不動産を売却するともろもろの経費が発生します。この経費も確定申告に含まれるのか気になるところです。 結論から先に言うと、経費を差し引いた、譲渡所得に対する税金を確定申告することになります。 譲渡費用、経費の主なものとして以下のものが挙げられます。
  • 売却時に発生した仲介手数料
  • 印紙税など売り主が負担した物
  • 貸家売却時に借家人に支払う立ち退き料
  • 土地を売却するために建物を取り壊したときの費用や建物の損失額
  • 違約金。
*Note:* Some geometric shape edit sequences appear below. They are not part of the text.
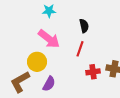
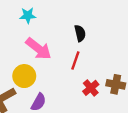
cyan star: (49, 11) -> (28, 15), moved
red cross: (93, 72) -> (91, 88), turned -32

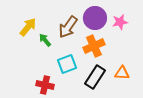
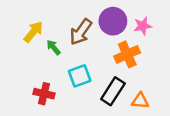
orange cross: (94, 46) -> (127, 54), moved
orange triangle: (122, 73) -> (140, 101), moved
red cross: (45, 85) -> (44, 94), moved

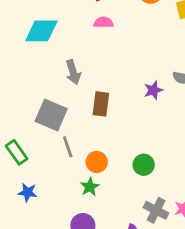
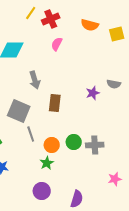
pink semicircle: (104, 22) -> (57, 44), turned -64
green circle: (144, 165) -> (74, 142), moved
gray cross: (156, 210) -> (95, 145), moved, turned -30

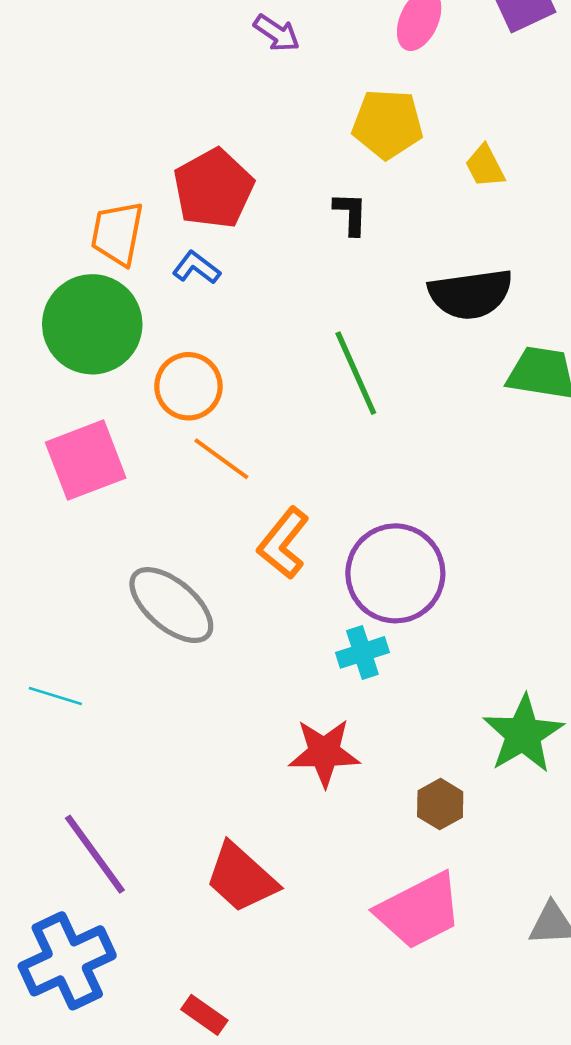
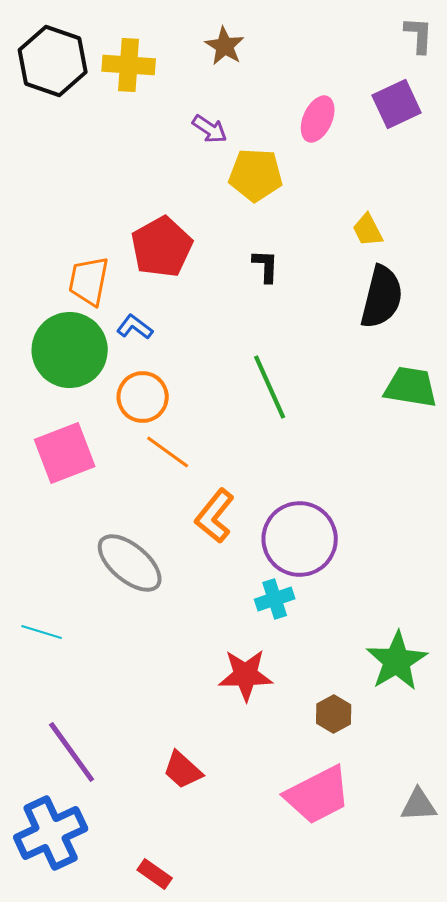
yellow pentagon: (387, 124) -> (256, 175), moved
blue L-shape: (196, 268) -> (135, 327), moved
black semicircle: (470, 294) -> (382, 297), moved, turned -68
red trapezoid: (241, 878) -> (183, 770), size x0.7

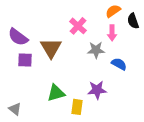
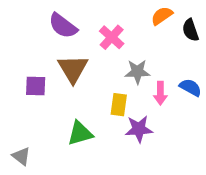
pink arrow: (112, 33) -> (160, 93), moved
purple semicircle: (18, 37) -> (63, 26), moved
blue semicircle: (119, 64) -> (190, 87), moved
yellow rectangle: (77, 107) -> (119, 105), moved

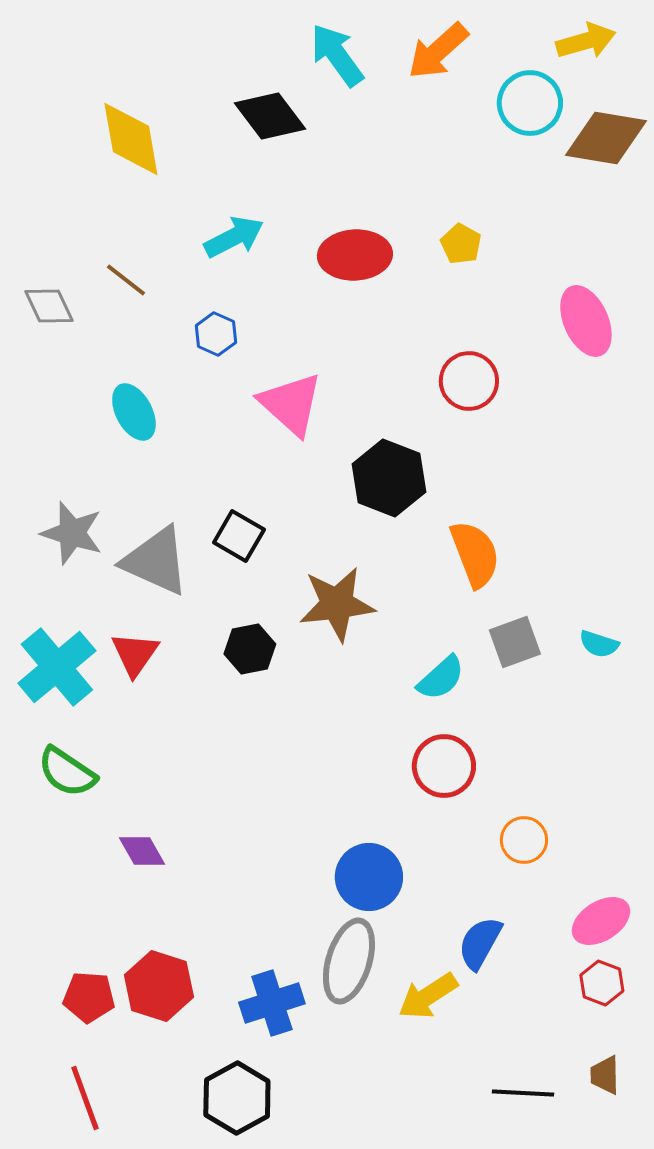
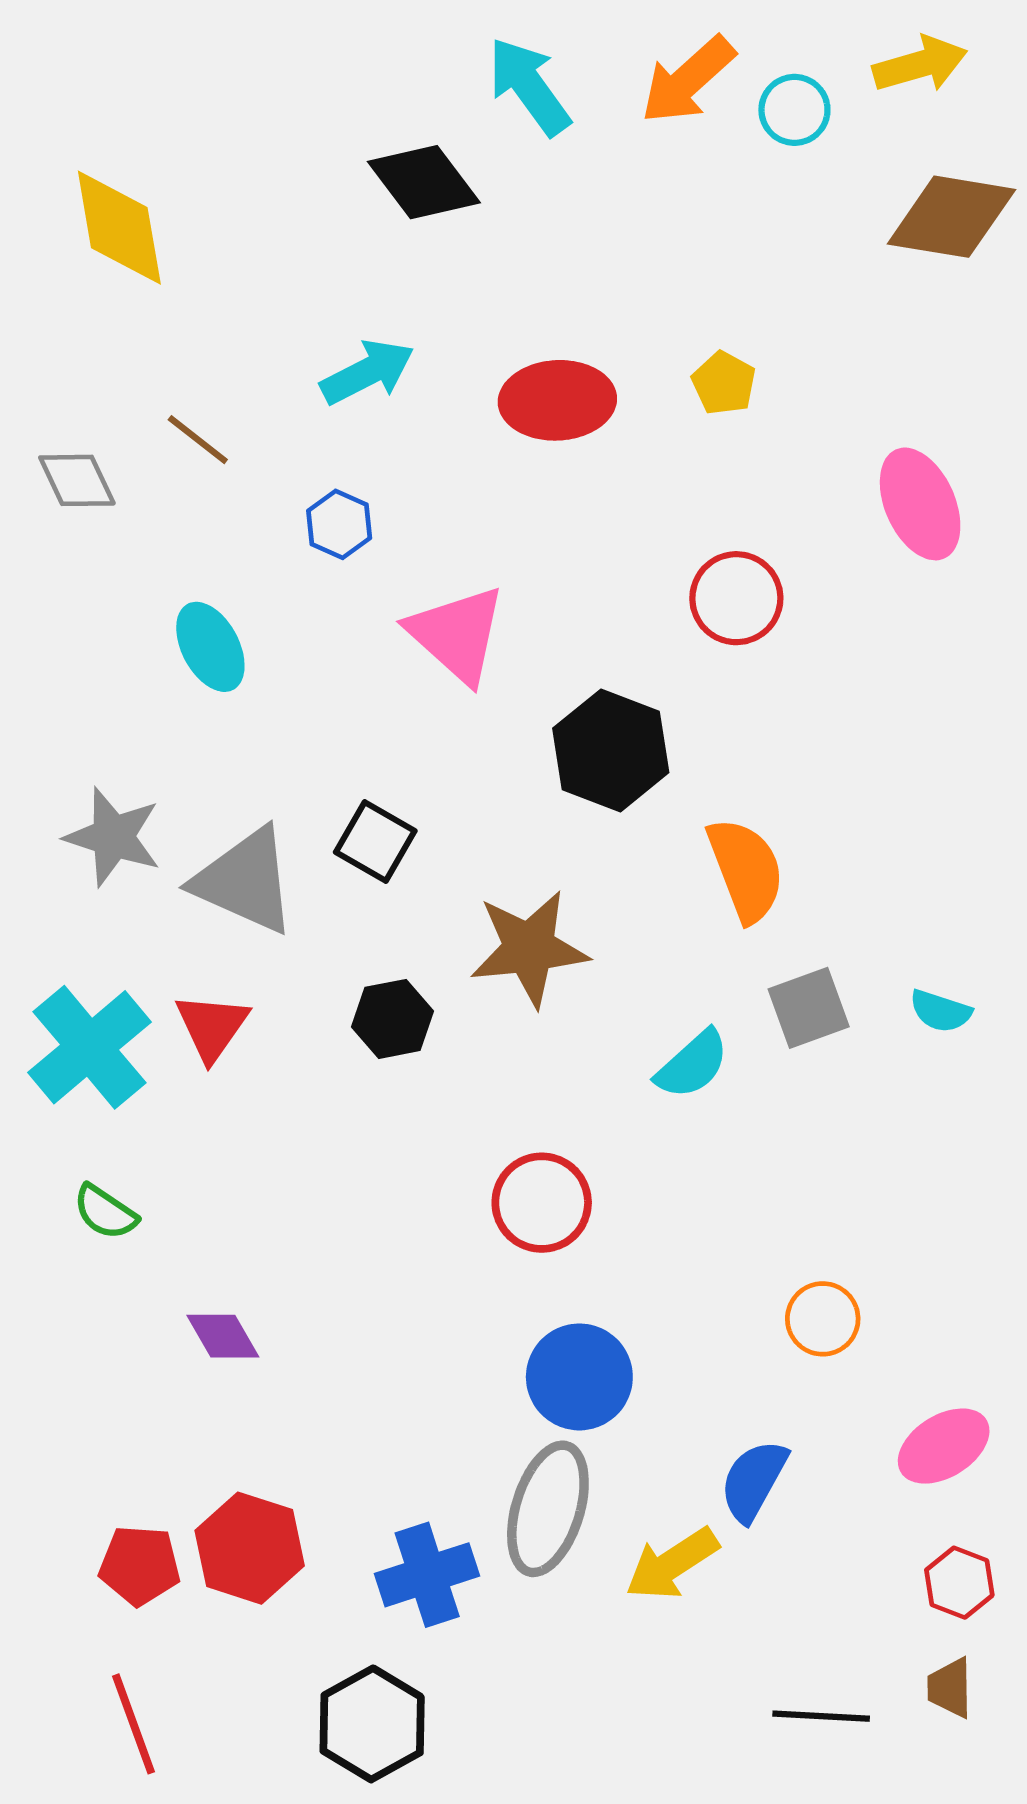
cyan circle: (530, 103) -> (794, 110), moved, size x0.7
yellow diamond: (131, 139) -> (119, 228), moved
red circle: (444, 766) -> (542, 1203), moved
green semicircle: (67, 772) -> (105, 1212), size x0.7
red hexagon: (602, 983) -> (959, 1583), moved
例えば売買契約が締結しているのに他の有利な条件で買い取る人と売買契約を結び直した、など
  • 名義書き換え料など
要するに不動産を売却したときに得た収入以外はほとんど確定申告の必要が無いことになります。 とはいえ自分だけで全てを判断すると申告漏れの可能性も出てくるため、税務署の人や不動産業者の人と相談しながら内容を煮詰めていくことをオススメします。
終わりに
このように不動産を売却するときには必ず確定申告のこともあわせて考えるようにしましょう。初めての不動産売却時は「どういう風に確定申告を進めていけば良いのかよく分からない」ということもあると思います。 事業主の方なら何となくイメージが付くかもしれませんが、サラリーマンにとっては少々ハードルが高く感じられるかもしれません。確定申告の時期が来る前から税務署の人と相談し、何度もかき直す必要が出ないようにしたいところですね。分からないことがあったら最寄の税務署に気軽に相談しましょう。